The Colourful Collector

Step into the entrance hall of this award-winning renovation and you’re greeted with an eclectic riot of colours and objects.  

Words: Pattie Pegler Images: Dorothy McLennan

There’s a neat row of miniature Dutch pottery buildings in blue and white – they are given to business travellers on Dutch airline KLM. There’s a glorious red and gold camel standing on the corner and a collection of old-style kettles climb the staircase. 

With a lifetime spent travelling overseas and 30 years living in the United States, this space houses the memories and the intriguing objects that Stella Robinson has collected over the years.  

Stella moved into this home with her husband, Ashley some twenty years ago. At the time they were still to-ing and fro-ing between their life in the US, where Ashley was a professor in public health and veterinary science at the University of Minnesota, and life back here in their native New Zealand. But this didn’t stop them embarking on a full-scale renovation of the house. It’s a renovation that won awards – and not surprisingly.  

The double-storey home is light and bright with the rich tones of rimu on door and window frames. In the living room a rimu clad ceiling is punctured by four skylights where sunshine pours in by the fireplace. Glass doors lead through to the open plan kitchen and a dining area where beams soar skywards above the dinner table into a dome ceiling.  

In the adjoining lounge area a vaulted ceiling is marked by rimu cross beams and a large picture window that looks over a garden swaying with spring colour.  It’s in clear view from all the living areas and pale blossoms jostle for attention with pastel pink magnolias and vibrant coloured rhodos. The garden is very much part of this house with its light, bright aspect.  

“I’ve always been interested in interiors and designs,” says Stella. But she’s also not afraid of hard work – she did all the oiling of every piece of rimu in this home herself she says and still mows the lawns herself in the 5-acre garden.  

The light, bright space provides the perfect backdrop for the unique and unusual things she has brought back from as far afield as Thailand and Palestine.  

“I loved shopping at the markets and the souks,” recalls Stella. “I would often go off there when Ashley was working and I loved looking at all the bits and pieces.”  Her finds include some beautiful glass painted balls from Amman in Jordan and a set of elephants of varying sizes – opium weights from Thailand.  

But there’s a clear kiwi influence here too. And somehow the two worlds blend seamlessly. Some Beatrix Potter figurines stand on a painted, wooden shelf from Morocco.  

On one wall there is a photograph of a group of young ladies in Palestinian national dress.  

“It was on the wall in a hotel we stayed at in Ramallah,” says Stella. “Ashley asked the hotel manager where we could get one and he just took it off the wall and gave it to us.” 

On an adjoining wall is a very kiwi water painting of the archetypal rural red shed.  

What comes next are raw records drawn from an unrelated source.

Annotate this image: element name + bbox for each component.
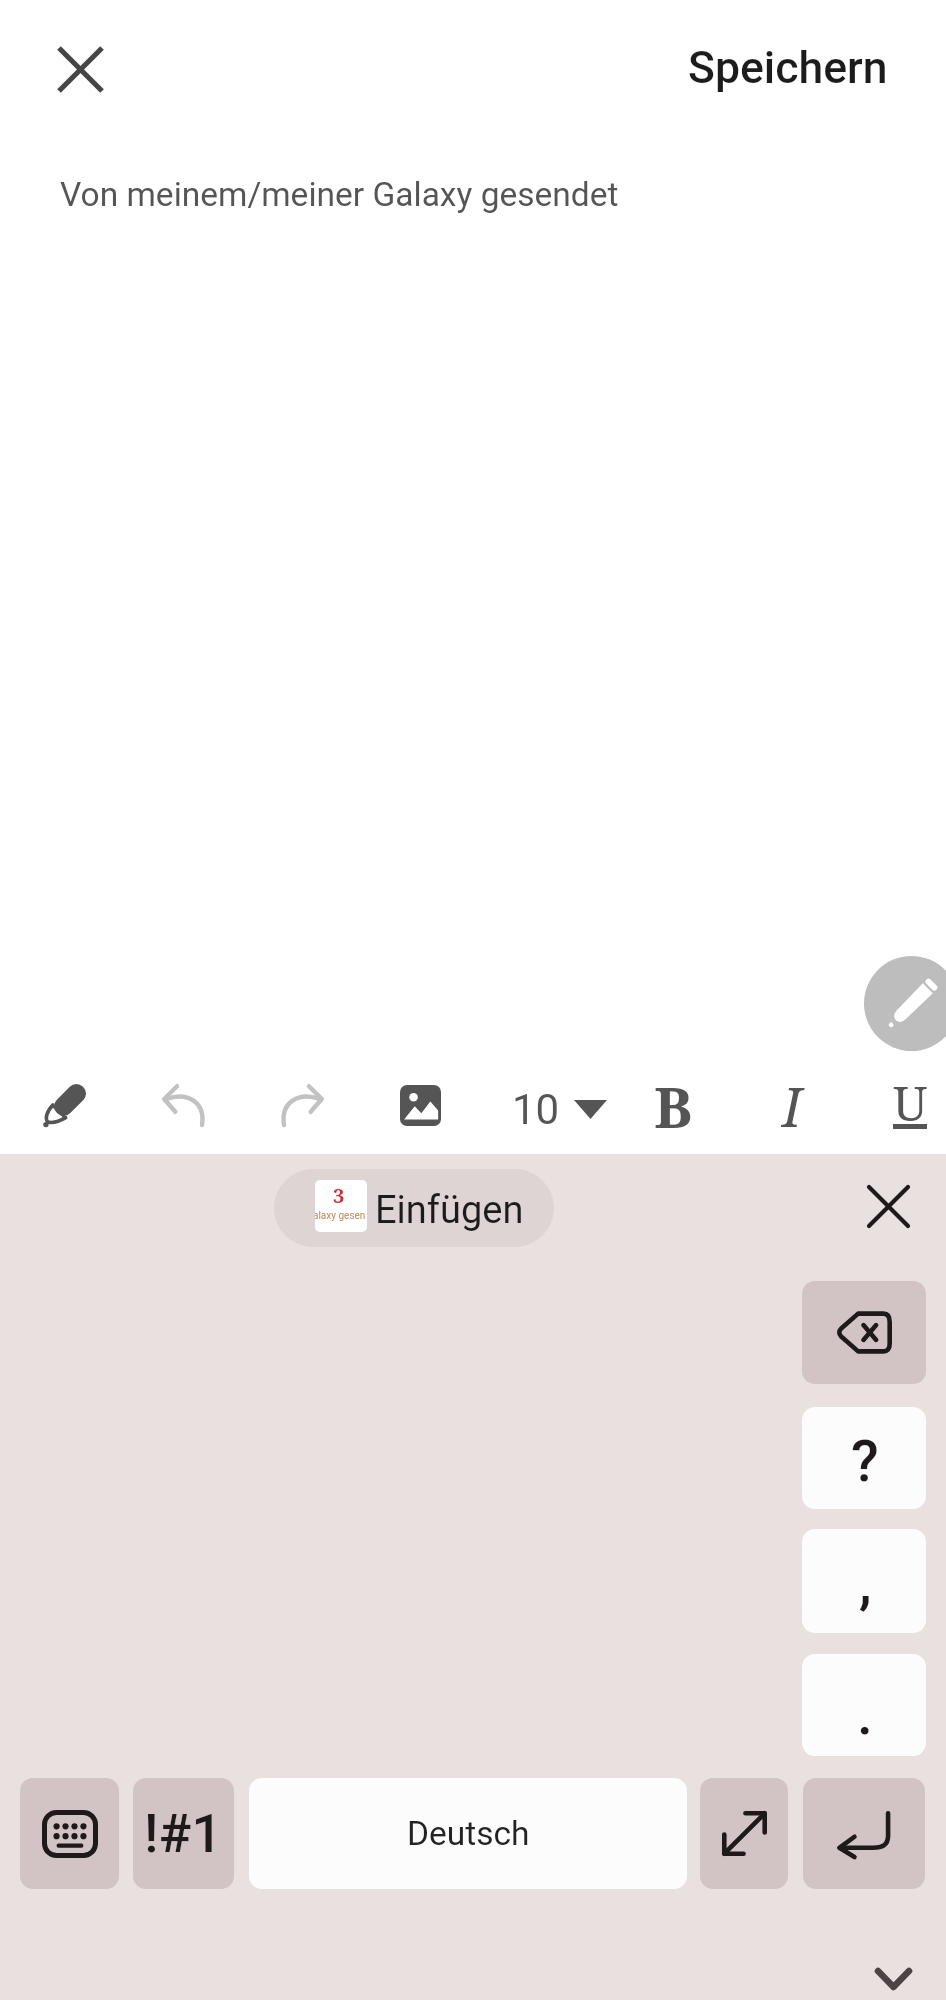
button[interactable]: Collapse keyboard: [857, 1943, 929, 2000]
button[interactable]: Backspace: [802, 1281, 926, 1384]
button[interactable]: Symbols: [133, 1778, 234, 1889]
staticText: Einfügen: [375, 1188, 524, 1233]
button[interactable]: Close suggestion: [846, 1164, 931, 1249]
button[interactable]: Font size: [509, 1064, 609, 1154]
staticText: 10: [512, 1085, 560, 1134]
staticText: 3: [333, 1182, 345, 1209]
button[interactable]: Insert image: [376, 1060, 464, 1150]
button[interactable]: Undo: [139, 1060, 227, 1150]
staticText: B: [654, 1067, 693, 1145]
staticText: Speichern: [688, 42, 888, 94]
button[interactable]: Pen: [21, 1060, 109, 1150]
staticText: !#1: [144, 1802, 223, 1865]
button[interactable]: Bold: [629, 1060, 717, 1150]
button[interactable]: Space — Deutsch: [249, 1778, 687, 1889]
button[interactable]: Comma: [802, 1529, 926, 1633]
button[interactable]: Speichern: [660, 19, 915, 117]
staticText: ,: [859, 1550, 872, 1617]
staticText: alaxy gesen: [315, 1210, 365, 1222]
button[interactable]: Handwriting pen: [864, 956, 946, 1051]
button[interactable]: Redo: [258, 1060, 346, 1150]
button[interactable]: Question mark: [802, 1407, 926, 1509]
button[interactable]: Underline: [866, 1060, 946, 1150]
staticText: Deutsch: [407, 1814, 530, 1853]
staticText: U: [893, 1070, 928, 1135]
staticText: I: [782, 1069, 802, 1143]
staticText: ?: [851, 1428, 879, 1495]
button[interactable]: Italic: [748, 1060, 836, 1150]
staticText: .: [857, 1681, 873, 1748]
button[interactable]: Resize keyboard: [700, 1778, 788, 1889]
staticText: Von meinem/meiner Galaxy gesendet: [60, 175, 619, 214]
button[interactable]: Hide keyboard: [20, 1778, 119, 1889]
button[interactable]: Enter: [803, 1778, 925, 1889]
button[interactable]: 3: [274, 1169, 554, 1247]
button[interactable]: Close: [28, 17, 132, 121]
button[interactable]: Period: [802, 1654, 926, 1756]
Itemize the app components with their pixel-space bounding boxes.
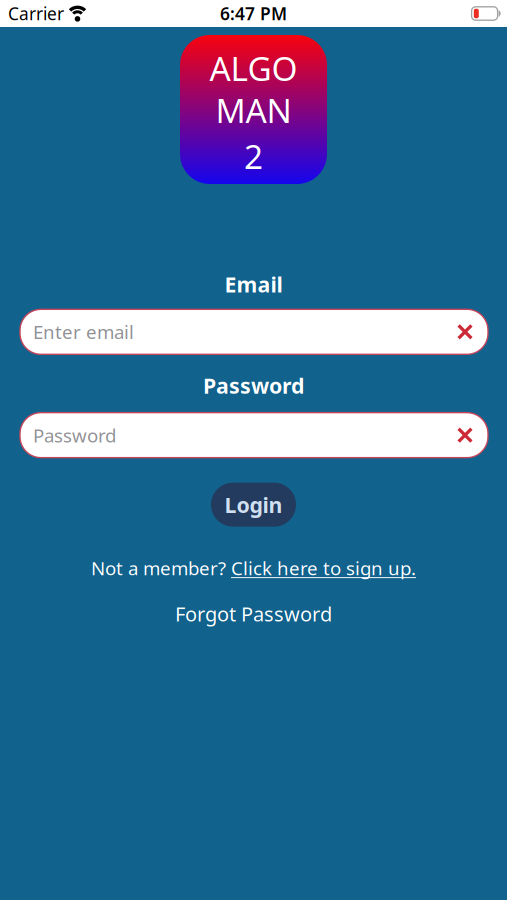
staticText: MAN xyxy=(216,88,292,132)
button[interactable]: Forgot Password xyxy=(175,600,332,627)
staticText: Forgot Password xyxy=(175,600,332,627)
staticText: Email xyxy=(224,270,282,298)
staticText: 6:47 PM xyxy=(220,2,287,25)
button[interactable] xyxy=(454,424,476,446)
staticText: Password xyxy=(203,371,304,400)
button[interactable]: Password xyxy=(20,413,488,458)
staticText: Enter email xyxy=(33,319,134,344)
button[interactable] xyxy=(454,321,476,343)
staticText: ALGO xyxy=(210,46,298,90)
staticText: 2 xyxy=(244,134,263,178)
button[interactable]: Not a member? xyxy=(91,556,416,580)
staticText: Click here to sign up. xyxy=(231,556,416,580)
staticText: Carrier xyxy=(8,2,64,25)
button[interactable]: Login xyxy=(211,483,296,527)
button[interactable]: Enter email xyxy=(20,309,488,354)
staticText: Login xyxy=(224,490,282,519)
staticText: Not a member? xyxy=(91,556,231,580)
staticText: Password xyxy=(33,423,116,448)
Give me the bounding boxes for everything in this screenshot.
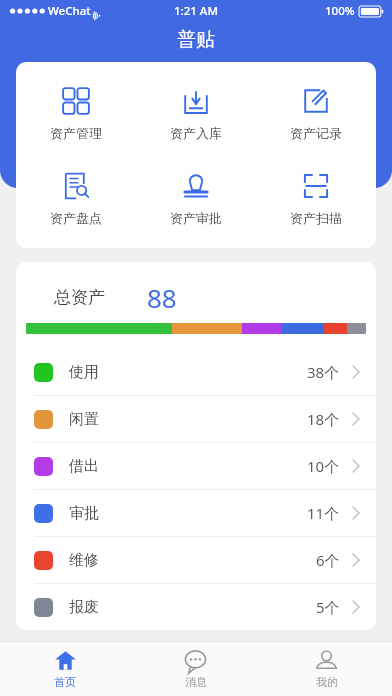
button[interactable]: 资产审批: [136, 167, 256, 230]
button[interactable]: 资产扫描: [256, 167, 376, 230]
staticText: 资产入库: [170, 125, 222, 141]
staticText: 38个: [307, 362, 340, 382]
staticText: 资产盘点: [50, 210, 102, 226]
button[interactable]: 首页: [0, 642, 130, 696]
staticText: 资产审批: [170, 210, 222, 226]
staticText: 资产扫描: [290, 210, 342, 226]
staticText: 88: [147, 280, 177, 315]
staticText: 资产记录: [290, 125, 342, 141]
staticText: 首页: [54, 675, 76, 689]
staticText: 5个: [316, 597, 340, 617]
staticText: 报废: [69, 598, 99, 617]
staticText: 审批: [69, 504, 99, 523]
staticText: 消息: [185, 675, 207, 689]
button[interactable]: 维修: [16, 537, 376, 583]
staticText: 100%: [325, 3, 355, 19]
button[interactable]: 资产盘点: [16, 167, 136, 230]
button[interactable]: 我的: [261, 642, 392, 696]
staticText: 资产管理: [50, 125, 102, 141]
staticText: 我的: [316, 675, 338, 689]
button[interactable]: 审批: [16, 490, 376, 536]
staticText: 18个: [307, 409, 340, 429]
staticText: 1:21 AM: [174, 3, 218, 19]
button[interactable]: 资产入库: [136, 82, 256, 145]
button[interactable]: 闲置: [16, 396, 376, 442]
staticText: 维修: [69, 551, 99, 570]
staticText: 使用: [69, 363, 99, 382]
button[interactable]: 使用: [16, 349, 376, 395]
staticText: 闲置: [69, 410, 99, 429]
button[interactable]: 借出: [16, 443, 376, 489]
staticText: 6个: [316, 550, 340, 570]
staticText: 11个: [307, 503, 340, 523]
staticText: 总资产: [54, 287, 105, 308]
button[interactable]: 消息: [130, 642, 261, 696]
staticText: WeChat: [48, 3, 91, 19]
staticText: 普贴: [0, 28, 392, 52]
button[interactable]: 报废: [16, 584, 376, 630]
staticText: 借出: [69, 457, 99, 476]
button[interactable]: 资产管理: [16, 82, 136, 145]
button[interactable]: 资产记录: [256, 82, 376, 145]
staticText: 10个: [307, 456, 340, 476]
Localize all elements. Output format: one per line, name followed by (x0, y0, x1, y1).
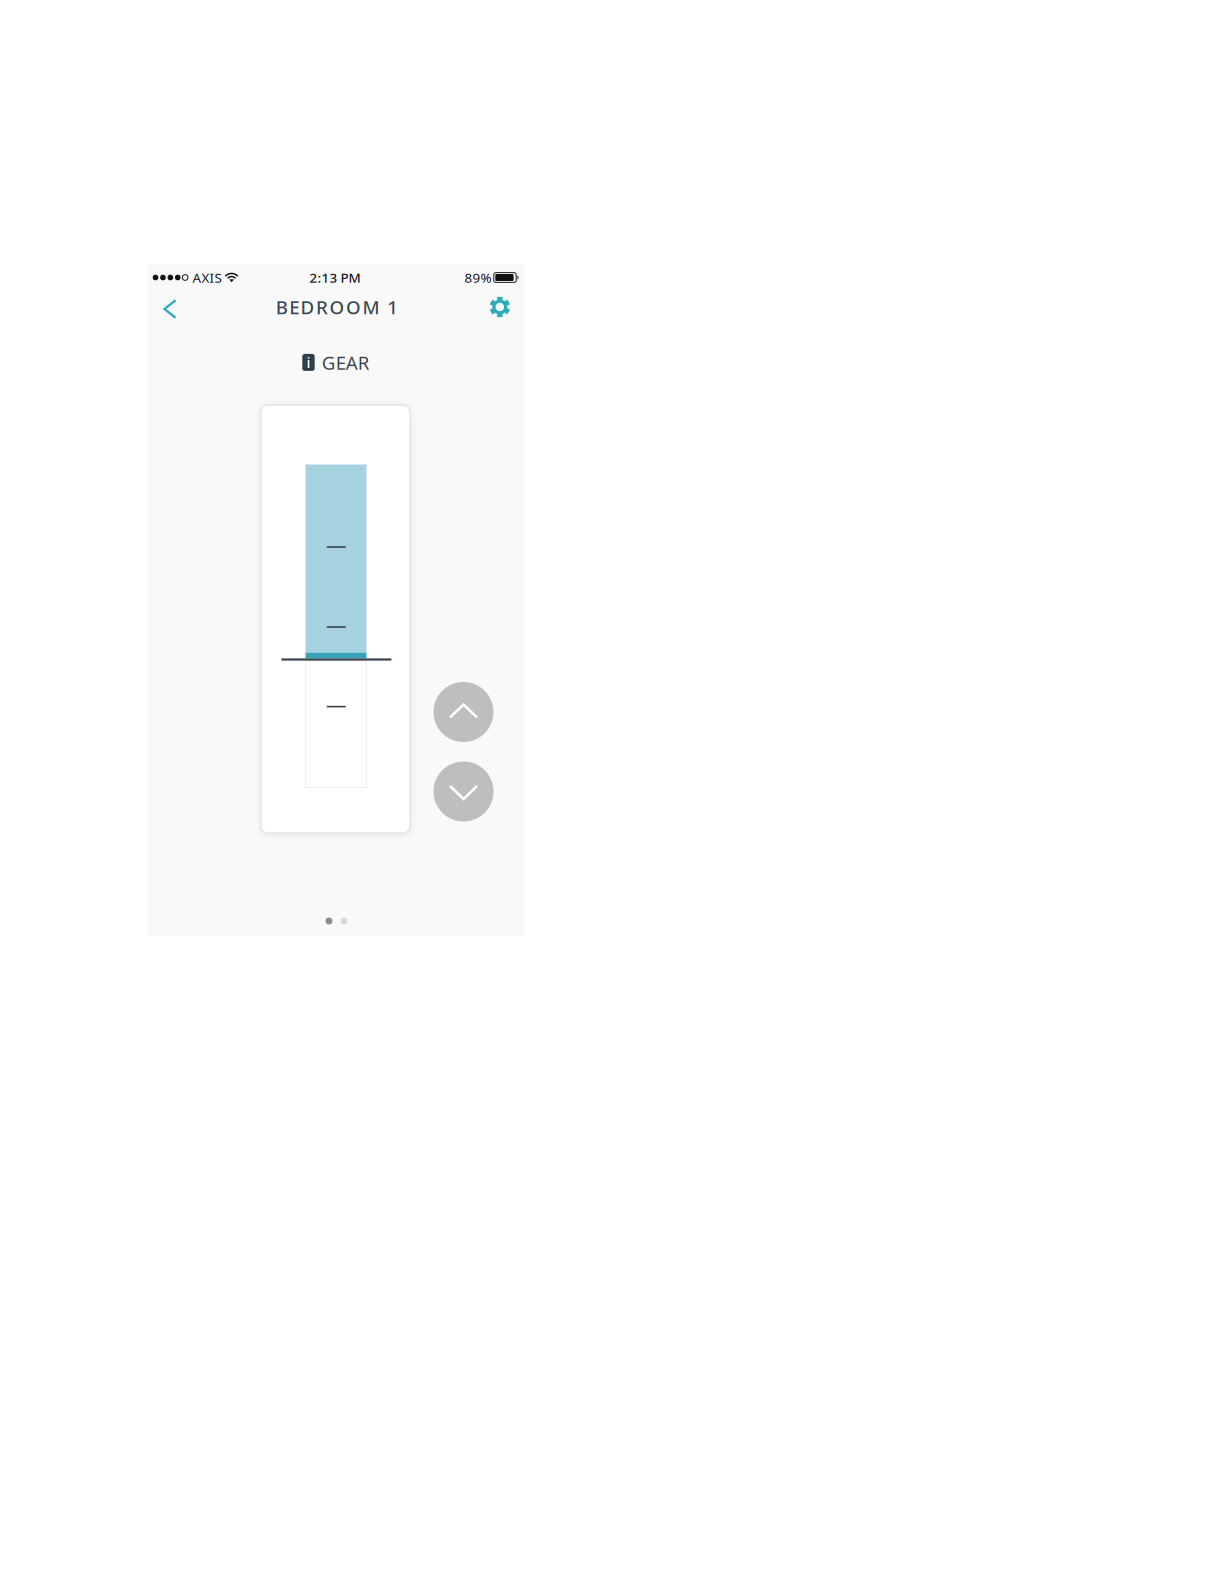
button[interactable]: Shade position (261, 405, 410, 833)
button[interactable]: Page 1 of 2 (326, 918, 348, 924)
staticText: AXIS (192, 269, 222, 286)
staticText: M (362, 295, 379, 319)
staticText: O (346, 295, 361, 319)
button[interactable]: i (302, 350, 370, 375)
button[interactable]: Raise shade (434, 682, 494, 742)
staticText: i (306, 353, 310, 372)
staticText: 2:13 PM (310, 269, 360, 286)
button[interactable]: Lower shade (434, 762, 494, 822)
staticText: GEAR (322, 350, 370, 375)
button[interactable]: Settings (479, 285, 521, 329)
staticText: D (301, 295, 315, 319)
staticText: B (276, 295, 288, 319)
staticText: 1 (387, 295, 398, 319)
staticText: E (289, 295, 299, 319)
staticText: R (316, 295, 328, 319)
staticText: 89% (465, 269, 492, 286)
button[interactable]: Back (149, 285, 191, 329)
staticText: O (330, 295, 344, 319)
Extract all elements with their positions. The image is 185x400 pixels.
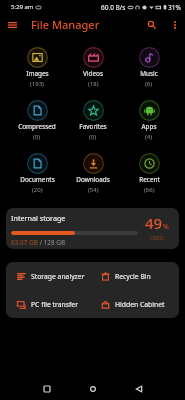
staticText: Hidden Cabinet <box>115 300 165 309</box>
button[interactable]: Compressed <box>9 100 65 153</box>
staticText: 63.07 GB <box>11 238 38 247</box>
staticText: (6) <box>145 80 153 88</box>
staticText: File Manager <box>31 17 100 32</box>
staticText: 31% <box>168 3 181 12</box>
button[interactable]: Storage analyzer <box>6 262 90 290</box>
staticText: % <box>163 222 169 232</box>
staticText: (0) <box>33 133 41 141</box>
button[interactable]: Apps <box>121 100 177 153</box>
staticText: Favorites <box>79 122 107 131</box>
button[interactable]: Home <box>81 378 104 400</box>
staticText: (20) <box>32 186 43 194</box>
button[interactable]: PC file transfer <box>6 290 90 318</box>
button[interactable]: Internal storage <box>6 208 179 249</box>
staticText: (54) <box>88 186 99 194</box>
button[interactable]: Images <box>9 47 65 100</box>
staticText: Music <box>140 69 158 78</box>
button[interactable]: Search <box>143 16 160 33</box>
button[interactable]: Recent <box>121 153 177 206</box>
staticText: Images <box>26 69 49 78</box>
staticText: (0) <box>89 133 97 141</box>
staticText: Recent <box>139 175 160 184</box>
button[interactable]: Hidden Cabinet <box>90 290 179 318</box>
staticText: (66) <box>144 186 155 194</box>
staticText: Videos <box>83 69 103 78</box>
staticText: USED <box>150 234 165 241</box>
staticText: / 128 GB <box>38 238 66 247</box>
staticText: Downloads <box>76 175 110 184</box>
button[interactable]: Favorites <box>65 100 121 153</box>
staticText: (4) <box>145 133 153 141</box>
button[interactable]: Downloads <box>65 153 121 206</box>
staticText: Compressed <box>18 122 56 131</box>
staticText: Internal storage <box>11 213 66 223</box>
button[interactable]: Videos <box>65 47 121 100</box>
staticText: Apps <box>141 122 157 131</box>
button[interactable]: Back <box>127 378 150 400</box>
staticText: 60.0 B/s <box>101 3 126 12</box>
staticText: 5:29 am <box>11 3 34 11</box>
staticText: (18) <box>88 80 99 88</box>
staticText: PC file transfer <box>31 300 78 309</box>
staticText: 49 <box>145 213 163 233</box>
staticText: (193) <box>30 80 44 88</box>
button[interactable]: Recents <box>35 378 58 400</box>
staticText: Documents <box>20 175 55 184</box>
staticText: Recycle Bin <box>115 272 151 281</box>
button[interactable]: More options <box>166 16 183 33</box>
staticText: Storage analyzer <box>31 272 85 281</box>
button[interactable]: Recycle Bin <box>90 262 179 290</box>
button[interactable]: Music <box>121 47 177 100</box>
button[interactable]: Documents <box>9 153 65 206</box>
button[interactable]: Menu <box>4 16 21 33</box>
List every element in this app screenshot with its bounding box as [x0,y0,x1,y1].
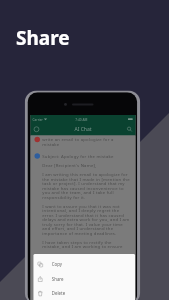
button[interactable]: Delete [33,286,135,300]
staticText: Share [16,25,70,51]
staticText: write an email to apologize for a mistak… [42,137,114,147]
staticText: Share [52,276,64,282]
staticText: 7:40 AM [75,117,88,121]
staticText: AI Chat [74,126,92,133]
staticText: Carrier [32,117,43,121]
staticText: Copy [52,262,62,268]
button[interactable]: Share [33,272,135,286]
button[interactable]: New chat [32,124,42,134]
button[interactable]: Search [124,124,134,134]
button[interactable]: Copy [33,257,135,272]
staticText: Delete [52,290,65,296]
staticText: Subject: Apology for the mistake Dear [R… [42,153,130,249]
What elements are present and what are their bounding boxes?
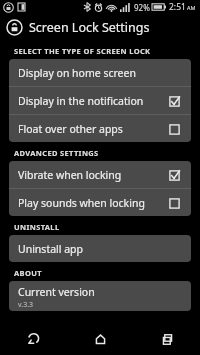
button[interactable]: Checked <box>165 166 183 184</box>
staticText: SELECT THE TYPE OF SCREEN LOCK <box>14 46 151 56</box>
staticText: AM <box>187 4 196 11</box>
staticText: Float over other apps <box>18 122 123 136</box>
staticText: ADVANCED SETTINGS <box>14 148 99 158</box>
button[interactable]: Recent apps <box>150 323 184 355</box>
staticText: Vibrate when locking <box>18 168 122 182</box>
staticText: Uninstall app <box>18 242 84 256</box>
button[interactable]: Uninstall app <box>9 235 191 262</box>
staticText: ABOUT <box>14 268 42 278</box>
staticText: v.3.3 <box>18 300 34 310</box>
button[interactable]: Play sounds when locking <box>9 189 191 216</box>
staticText: Screen Lock Settings <box>29 19 150 36</box>
button[interactable]: Vibrate when locking <box>9 161 191 188</box>
button[interactable]: Current version <box>9 281 191 311</box>
staticText: 92% <box>134 2 150 13</box>
staticText: Play sounds when locking <box>18 196 145 210</box>
button[interactable]: Float over other apps <box>9 115 191 142</box>
button[interactable]: Display in the notification <box>9 87 191 114</box>
staticText: Current version <box>18 285 95 299</box>
staticText: 2:51 <box>169 1 186 13</box>
staticText: UNINSTALL <box>14 222 60 232</box>
button[interactable]: Display on home screen <box>9 59 191 86</box>
button[interactable]: Checked <box>165 92 183 110</box>
staticText: Display on home screen <box>18 66 136 80</box>
button[interactable]: Back <box>16 323 50 355</box>
staticText: Display in the notification <box>18 94 144 108</box>
button[interactable]: Unchecked <box>165 194 183 212</box>
button[interactable]: Unchecked <box>165 120 183 138</box>
button[interactable]: Home <box>83 323 117 355</box>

After spending 30 years in the US however, Stella has found it hard in some ways to leave her life there behind entirely. Her daughter, currently recovering from Covid, remains living in Minnesota with her own family and Stella also misses friends she has left behind. And she confesses to being transfixed by the unfolding dramas of US politics – spending much of her time watching CNN in the peaceful, bright lounge area.  

“It’s the same language but a different culture. I do miss my friends,” she says, reflecting on her time overseas. But she has made new friends and reconnected with old ones back in North Canterbury.  

“I think I just fit in wherever I am”, she says.